Nearly three dozen counterfeit packages have been discovered in the npm package repository that are designed to exfiltrate sensitive data from developer systems, according to findings from Fortinet FortiGuard Labs.
One set of packages – named @expue/webpack, @expue/core, @expue/vue3-renderer, @fixedwidthtable/fixedwidthtable, and @virtualsearchtable/virtualsearchtable – harbored an obfuscated JavaScript file that’s capable of gathering valuable secrets.
This includes Kubernetes configurations, SSH keys, and system metadata such as username, IP address, and hostname.
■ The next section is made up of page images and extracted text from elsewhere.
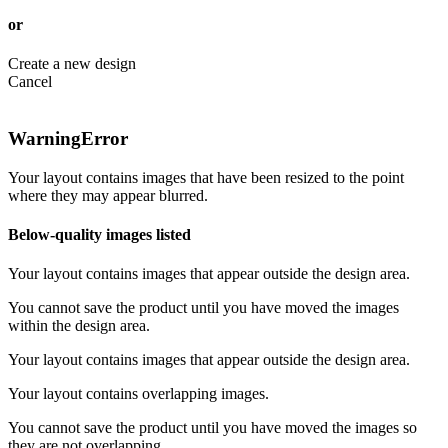
or
Create a new design
Cancel
Warning
Error
Your layout contains images that have been resized to the point
where they may appear blurred.
Below-quality images listed
Your layout contains images that appear outside the design area.
You cannot save the product until you have moved the images
within the design area.
Your layout contains images that appear outside the design area.
Your layout contains overlapping images.
You cannot save the product until you have moved the images so
they are not overlapping.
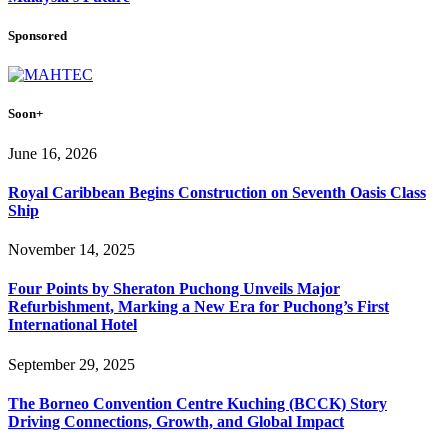
Sponsored
Soon+
June 16, 2026
Royal Caribbean Begins Construction on Seventh Oasis Class
Ship
November 14, 2025
Four Points by Sheraton Puchong Unveils Major
Refurbishment, Marking a New Era for Puchong’s First
International Hotel
September 29, 2025
The Borneo Convention Centre Kuching (BCCK) Story
Driving Connections, Growth, and Global Impact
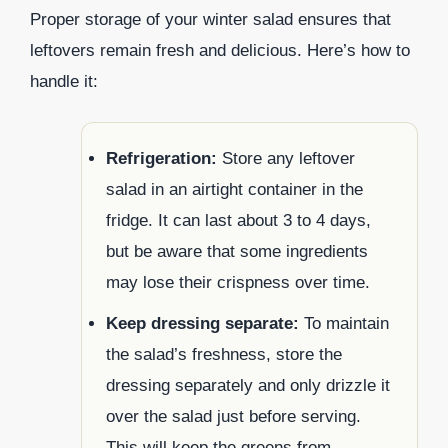
Proper storage of your winter salad ensures that
leftovers remain fresh and delicious. Here’s how to
handle it:
Refrigeration:
Store any leftover
salad in an airtight container in the
fridge. It can last about 3 to 4 days,
but be aware that some ingredients
may lose their crispness over time.
Keep dressing separate:
To maintain
the salad’s freshness, store the
dressing separately and only drizzle it
over the salad just before serving.
This will keep the greens from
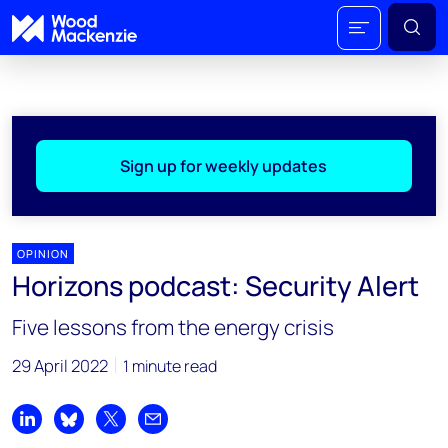
Sign up for weekly updates
OPINION
Horizons podcast: Security Alert
Five lessons from the energy crisis
29 April 2022
1 minute read
Share on LinkedIn
Share on Bluesky
Share on X
Share by email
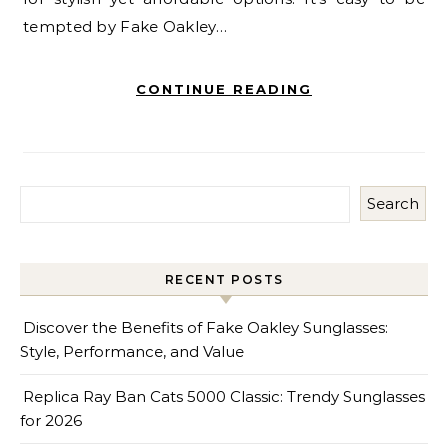
tempted by Fake Oakley…
CONTINUE READING
Search
RECENT POSTS
Discover the Benefits of Fake Oakley Sunglasses:
Style, Performance, and Value
Replica Ray Ban Cats 5000 Classic: Trendy Sunglasses
for 2026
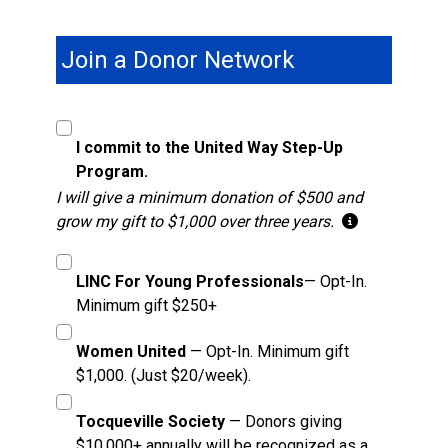
Join a Donor Network
I commit to the United Way Step-Up
Program.
I will give a minimum donation of $500 and
grow my gift to $1,000 over three years.
LINC For Young Professionals
— Opt-In.
Minimum gift $250+
Women United
— Opt-In. Minimum gift
$1,000. (Just $20/week).
Tocqueville Society
— Donors giving
$10,000+ annually will be recognized as a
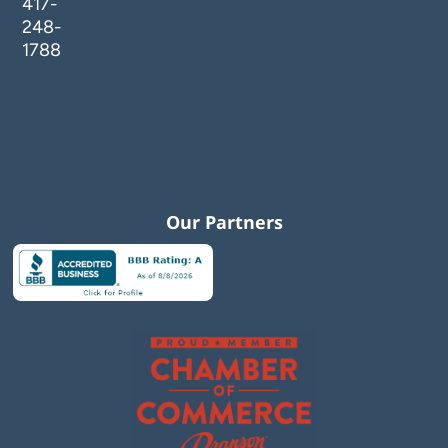
417-
248-
1788
Our Partners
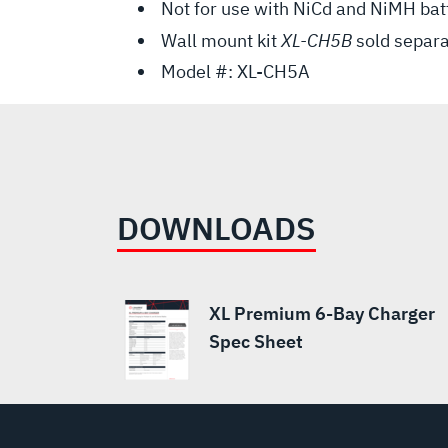
Not for use with NiCd and NiMH bat
Wall mount kit
XL-CH5B
sold separa
Model #: XL-CH5A
DOWNLOADS
XL Premium 6-Bay Charger
Spec Sheet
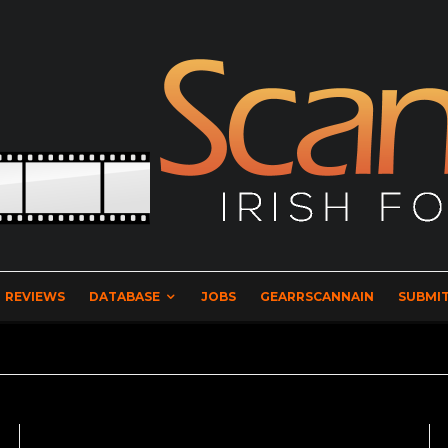
REVIEWS
DATABASE
JOBS
GEARRSCANNAIN
SUBMIT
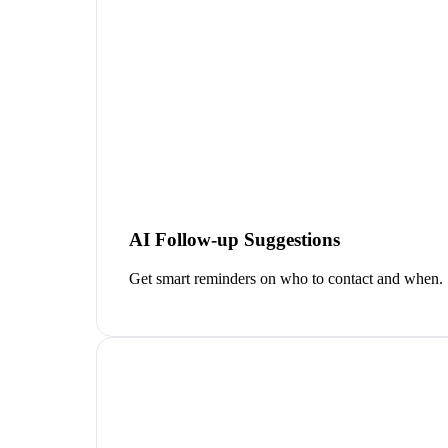
AI Follow-up Suggestions
Get smart reminders on who to contact and when.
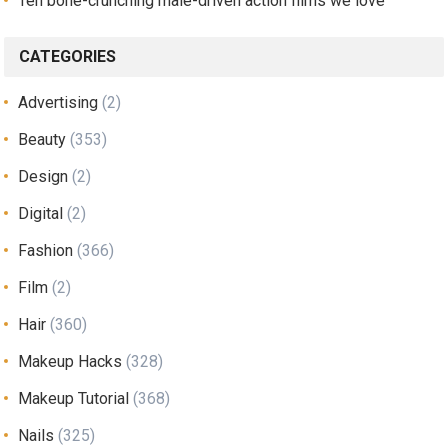
Ten bone-crunching male-driven action films we love
CATEGORIES
Advertising
(2)
Beauty
(353)
Design
(2)
Digital
(2)
Fashion
(366)
Film
(2)
Hair
(360)
Makeup Hacks
(328)
Makeup Tutorial
(368)
Nails
(325)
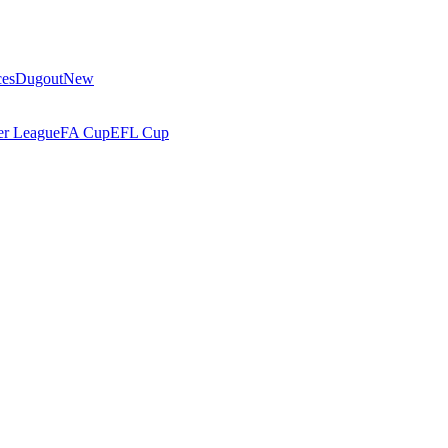
ces
Dugout
New
r League
FA Cup
EFL Cup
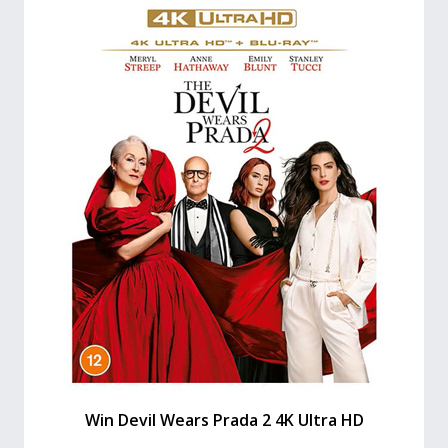
Win Devil Wears Prada 2 4K Ultra HD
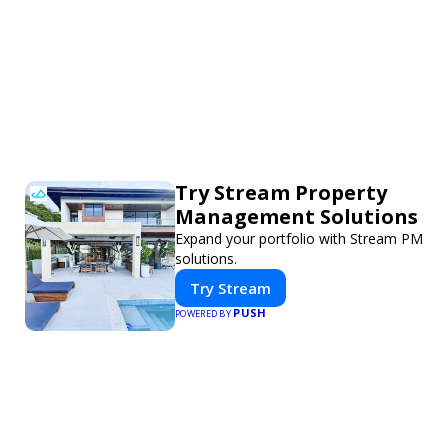
Try Stream Property
Management Solutions
Expand your portfolio with Stream PM
solutions.
Try Stream
PUSH
POWERED BY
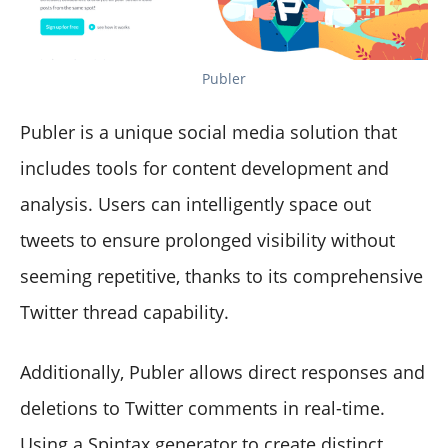
Publer
Publer is a unique social media solution that
includes tools for content development and
analysis. Users can intelligently space out
tweets to ensure prolonged visibility without
seeming repetitive, thanks to its comprehensive
Twitter thread capability.
Additionally, Publer allows direct responses and
deletions to Twitter comments in real-time.
Using a Spintax generator to create distinct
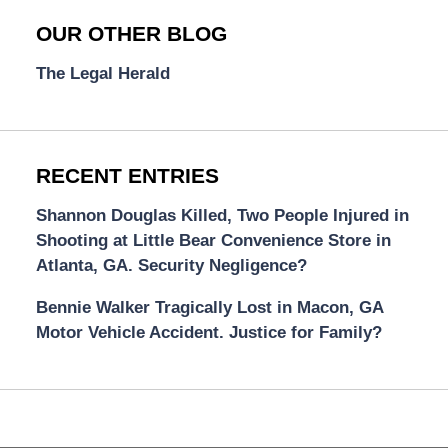
OUR OTHER BLOG
The Legal Herald
RECENT ENTRIES
Shannon Douglas Killed, Two People Injured in
Shooting at Little Bear Convenience Store in
Atlanta, GA. Security Negligence?
Bennie Walker Tragically Lost in Macon, GA
Motor Vehicle Accident. Justice for Family?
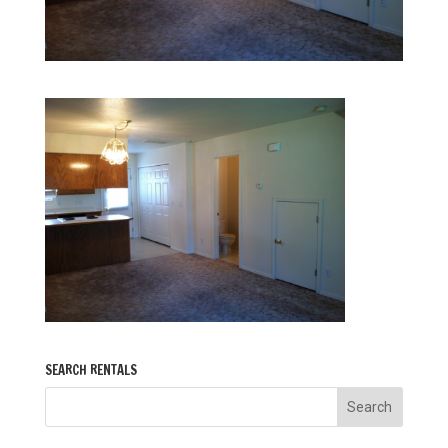
SEARCH RENTALS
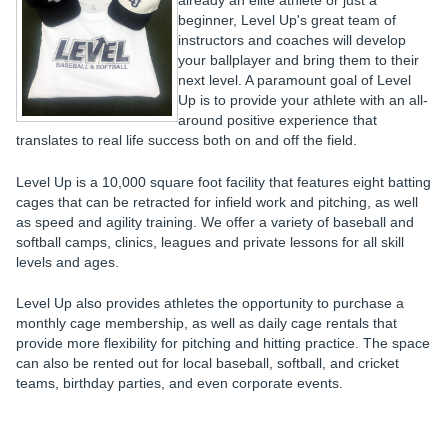
already an elite athlete or just a
beginner, Level Up's great team of
instructors and coaches will develop
your ballplayer and bring them to their
next level. A paramount goal of Level
Up is to provide your athlete with an all-
around positive experience that
translates to real life success both on and off the field.
Level Up is a 10,000 square foot facility that features eight batting
cages that can be retracted for infield work and pitching, as well
as speed and agility training. We offer a variety of baseball and
softball camps, clinics, leagues and private lessons for all skill
levels and ages.
Level Up also provides athletes the opportunity to purchase a
monthly cage membership, as well as daily cage rentals that
provide more flexibility for pitching and hitting practice. The space
can also be rented out for local baseball, softball, and cricket
teams, birthday parties, and even corporate events.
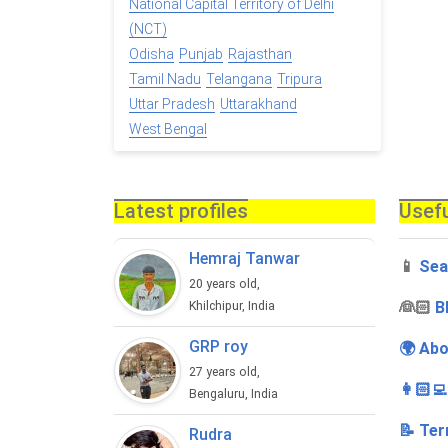
National Capital Territory of Delhi
(NCT)
Odisha
Punjab
Rajasthan
Tamil Nadu
Telangana
Tripura
Uttar Pradesh
Uttarakhand
West Bengal
Latest profiles
Usefu
Hemraj Tanwar
📱
Sea
20 years old,
‍👰🏻
B
Khilchipur, India
GRP roy
🌍 Abo
27 years old,
👩🏻‍
Bengaluru, India
📝 Ter
Rudra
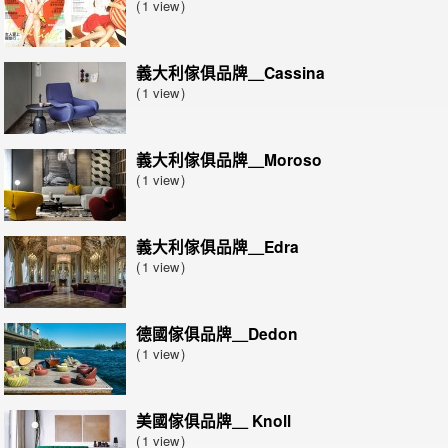
1 view
義大利傢俱品牌＿Cassina
1 view
義大利傢俱品牌＿Moroso
1 view
義大利傢俱品牌＿Edra
1 view
德國傢俱品牌＿Dedon
1 view
美國傢俱品牌＿ Knoll
1 view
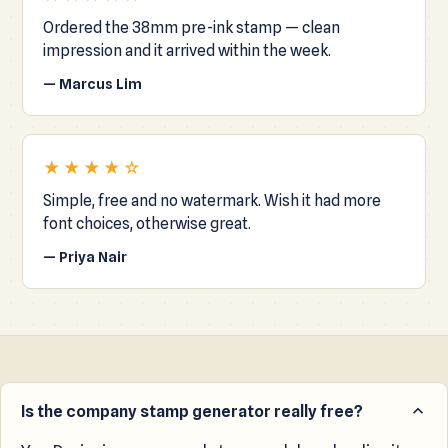
Ordered the 38mm pre-ink stamp — clean
impression and it arrived within the week.
— Marcus Lim
★★★★☆
Simple, free and no watermark. Wish it had more
font choices, otherwise great.
— Priya Nair
Is the company stamp generator really free?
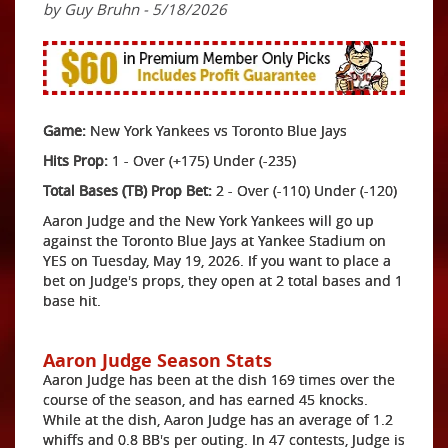
by Guy Bruhn - 5/18/2026
Game:
New York Yankees vs Toronto Blue Jays
Hits Prop:
1 - Over (+175) Under (-235)
Total Bases (TB) Prop Bet:
2 - Over (-110) Under (-120)
Aaron Judge and the New York Yankees will go up
against the Toronto Blue Jays at Yankee Stadium on
YES on Tuesday, May 19, 2026. If you want to place a
bet on Judge's props, they open at 2 total bases and 1
base hit.
Aaron Judge Season Stats
Aaron Judge has been at the dish 169 times over the
course of the season, and has earned 45 knocks.
While at the dish, Aaron Judge has an average of 1.2
whiffs and 0.8 BB's per outing. In 47 contests, Judge is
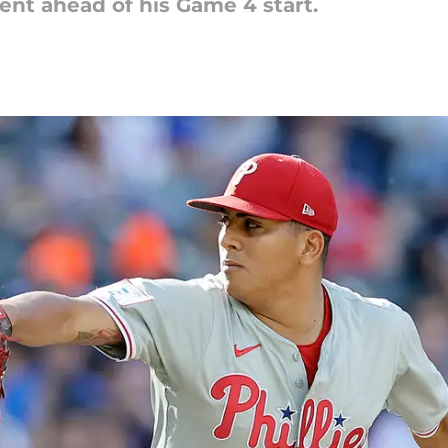
nt ahead of his Game 4 start.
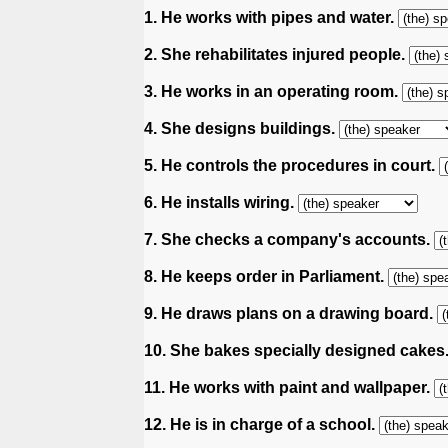
1. He works with pipes and water.
2. She rehabilitates injured people.
3. He works in an operating room.
4. She designs buildings.
5. He controls the procedures in court.
6. He installs wiring.
7. She checks a company's accounts.
8. He keeps order in Parliament.
9. He draws plans on a drawing board.
10. She bakes specially designed cakes
11. He works with paint and wallpaper.
12. He is in charge of a school.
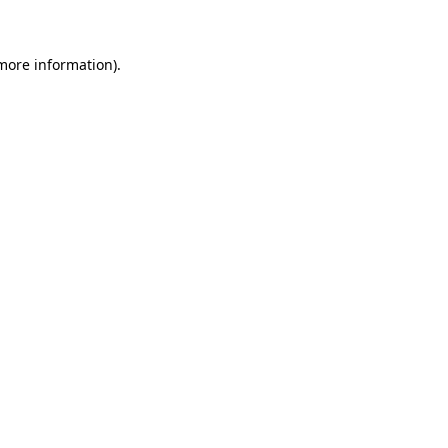
more information)
.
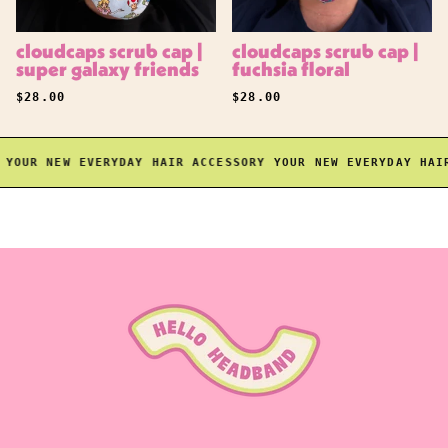
cloudcaps scrub cap |
cloudcaps scrub cap |
super galaxy friends
fuchsia floral
REGULAR PRICE
REGULAR PRICE
$28.00
$28.00
OUR NEW EVERYDAY HAIR ACCESSORY
YOUR NEW EVERYDAY HAIR 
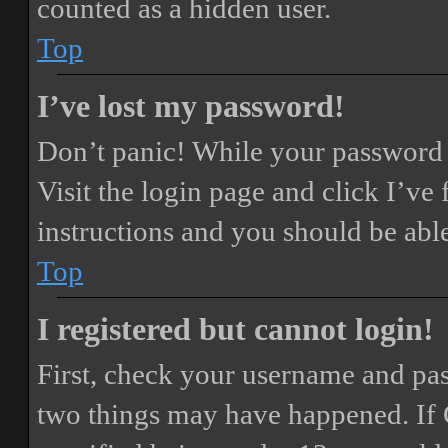
counted as a hidden user.
Top
I’ve lost my password!
Don’t panic! While your password ca
Visit the login page and click
I’ve
instructions and you should be able
Top
I registered but cannot login!
First, check your username and pass
two things may have happened. If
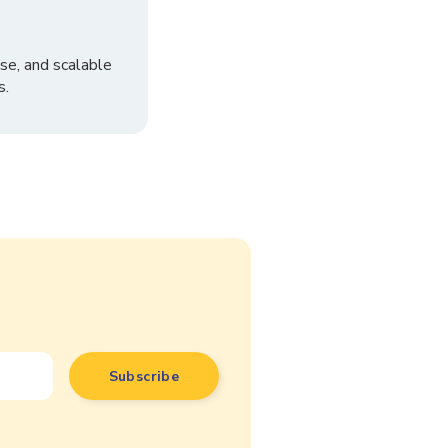
se, and scalable
s.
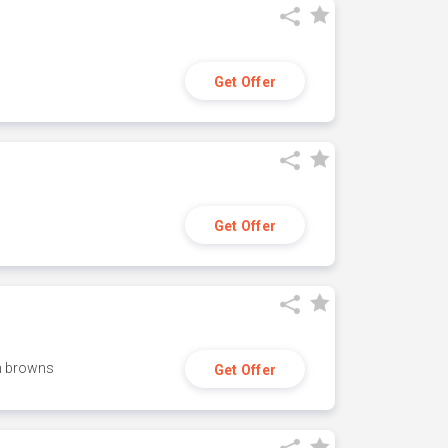
Get Offer
Get Offer
h browns
Get Offer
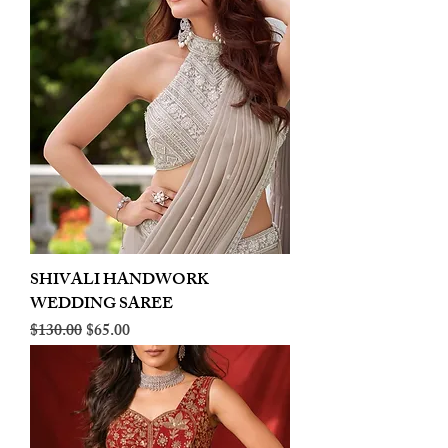
SHIVALI HANDWORK
WEDDING SAREE
Regular Price
Sale Price
$130.00
$65.00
The cybersecurity firm said it also discovered another collection of four modules, i.e., binarium-crm, career-service-client-0.1.6, hh-dep-monitoring, and orbitplate, which results in the unauthorized extraction of source code and configuration files.
“The targeted files and directories may contain highly valuable intellectual property and sensitive information, such as various application and service credentials,” security researchers Jin Lee and Jenna Wang said. “It then archives these files and directories and uploads the resulting archives to an FTP server.”
Some of the packages observed have also been found leveraging a Discord webhook to exfiltrate sensitive data, while a few others are engineered to automatically download and execute a potentially malicious executable file from a URL.
In what’s a novel twist, a rogue package named @cima/prism-utils relied on an install script to disable TLS certificate validation (NODE_TLS_REJECT_UNAUTHORIZED=0), potentially rendering connections vulnerable to adversary-in-the-middle (AitM) attacks.
The cybersecurity company said it categorized the identified modules into nine different groups based on code similarities and functions, with a majority of them employing install scripts that run pre or post-install to carry out the data harvesting.
“End users should watch for packages that employ suspicious install scripts and exercise caution,” the researchers said.